3.3 GROWTH OF AUTOMOBILE SECTOR IN PUNE
Pune is the leading centre for the automotive sector in India, as well as one of the top
automotive centers globally. In the past year alone 3 massive new plants from general
motors, Volkswagen and Mahindra & Mahindra were inaugurated here. The chakan-
Talegaon belt is becoming one of the most dense automotive cluster in the world.
Rising incomes among Indian population will lead to increased affordability,
increasing domestic demand for vehicles, especially in the small car segment. Fuel
economy and demand for greater fuel efficiency is a major factor that affects
consumer purchase decision that will bring leading companies across two-wheeler and
four-wheeler segment to focus on delivering performance-oriented products. Product
innovation and market segmentation will channelize growth. Vehicles based on
alternative fuels will be an area of interest for both consumers and auto makers. Focus
on establishing pune as auto-manufacturing hub is reign in policy support in form of
Government’s technology modernisation fund. Industry will seek to augment sales by
tapping into rural markets, youth, women and luxury segments.
3.3.1 Automobile Sector of Pune and their major impact on Receivables
Management
Receivables constitute a substantial portion of current asset of several firms. Basically
trade debtors, after inventories, are the major component of current assets. They form
about one third of current asset in India. Granting credit and creating debtors amounts
to the blocking of the firm’s fund. The interval between the date of sale and the date
of payment has to be financed out of working capital. This necessitates the firm to get
funds from banks or other sources. It has a growing industrial hinterland, with many
information technology and automotive companies setting up factories in Pune
district. The outskirts of Pune, especially locations like Pimpri-Chinchwad, Chakan
and Talegaon are attracting huge investments from the automotive industry, though
Pune is already home to auto giants such as Tata Motors and Bajaj Auto, right from
the 1960s. Mercedes-Benz, the German auto major entered through a joint venture
with the Tata Group in the 1990s, later set its own course and has established a plant
in the region. With the entry of Mercedes-Benz, other major players including FIAT
India, General Motors India, and Volkswagen India set up shop in that region and in

52
not so distant past, the country's largest utility vehicles manufacturer Mahindra &
Mahindra have committed large investments in Pune.

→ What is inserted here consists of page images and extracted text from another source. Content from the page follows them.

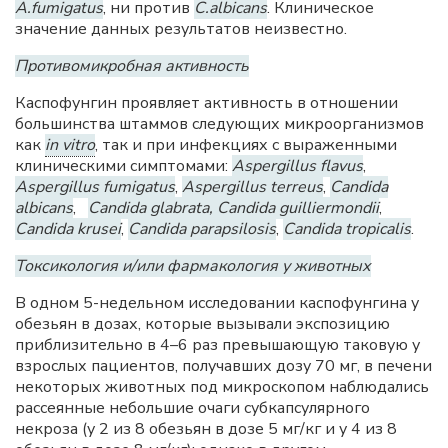
A.fumigatus
, ни против
C.albicans
. Клиническое
значение данных результатов неизвестно.
Противомикробная активность
Каспофунгин проявляет активность в отношении
большинства штаммов следующих микроорганизмов
как
in vitro
, так и при инфекциях с выраженными
клиническими симптомами:
Aspergillus flavus
,
Aspergillus fumigatus
,
Aspergillus terreus
,
Candida
albicans
,
Candida glabrata, Candida guilliermondii
,
Candida krusei
,
Candida parapsilosis
,
Candida tropicalis
.
Токсикология и/или фармакология у животных
В одном 5-недельном исследовании каспофунгина у
обезьян в дозах, которые вызывали экспозицию
приблизительно в 4–6 раз превышающую таковую у
взрослых пациентов, получавших дозу 70 мг, в печени
некоторых животных под микроскопом наблюдались
рассеянные небольшие очаги субкапсулярного
некроза (у 2 из 8 обезьян в дозе 5 мг/кг и у 4 из 8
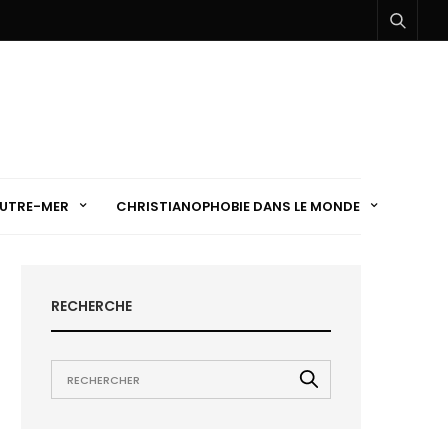
UTRE-MER
CHRISTIANOPHOBIE DANS LE MONDE
RECHERCHE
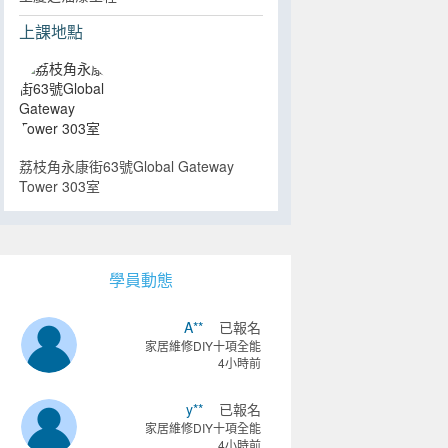
上課地點
荔枝角永康街63號Global Gateway
Tower 303室
學員動態
A**
已報名
家居維修DIY十項全能
4小時前
y**
已報名
家居維修DIY十項全能
4小時前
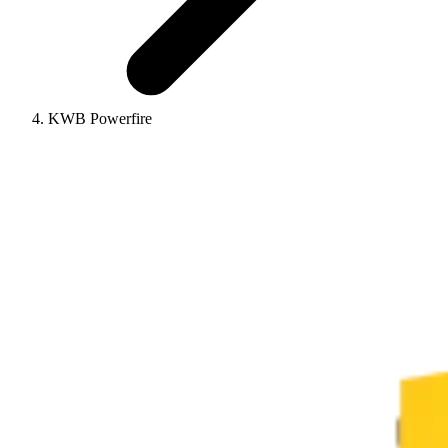
KWB Powerfire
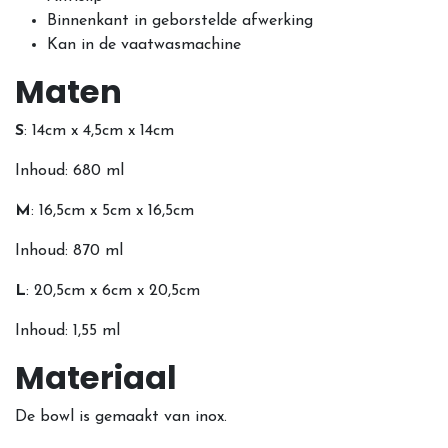
Binnenkant in geborstelde afwerking
Kan in de vaatwasmachine
Maten
S
: 14cm x 4,5cm x 14cm
Inhoud: 680 ml
M
: 16,5cm x 5cm x 16,5cm
Inhoud: 870 ml
L
: 20,5cm x 6cm x 20,5cm
Inhoud: 1,55 ml
Materiaal
De bowl is gemaakt van inox.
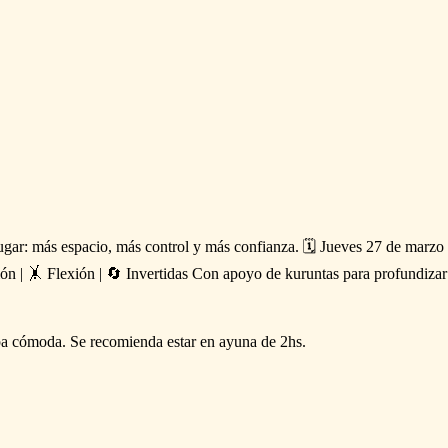
ugar:
más
espacio,
más
control
y
más
confianza.
🗓
Jueves
27
de
marzo
ión
|
🤸
Flexión
|
🔄
Invertidas
Con
apoyo
de
kuruntas
para
profundizar
pa
cómoda.
Se
recomienda
estar
en
ayuna
de
2hs.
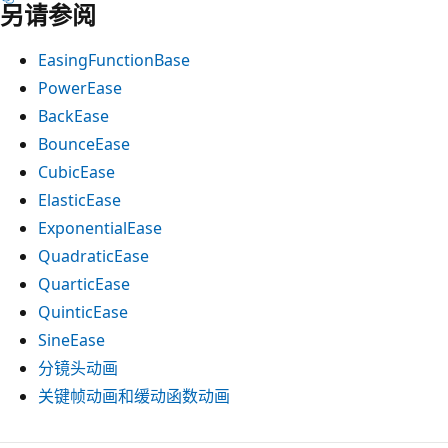
另请参阅
EasingFunctionBase
PowerEase
BackEase
BounceEase
CubicEase
ElasticEase
ExponentialEase
QuadraticEase
QuarticEase
QuinticEase
SineEase
分镜头动画
关键帧动画和缓动函数动画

Debtors occupy an important position in the structure of current assets of a firm. They
are the outcome of rapid growth of trade credit granted by the firms to their
customers. Trade credit is the most prominent force of modem business. It is
considered as a marketing tool acting as a bridge for the movement of goods through
production and distribution stages to customers. It is generally believed that credit
policy stimulates sales as it helps in retaining existing customers and winning clients
from rivals. Trade debtors represent amounts owed to the firm as a result of credit sale
of goods or services in the ordinary course of business. The key function of credit
management is to optimize the sales at the minimum possible cost of credit.
Pune is emerging as a strong automotive R&D hub with foreign players like Hyundai,
Suzuki, General Motors setting up base in Pune. This move is further enhanced by
Government's support towards setting up centres for development and innovation.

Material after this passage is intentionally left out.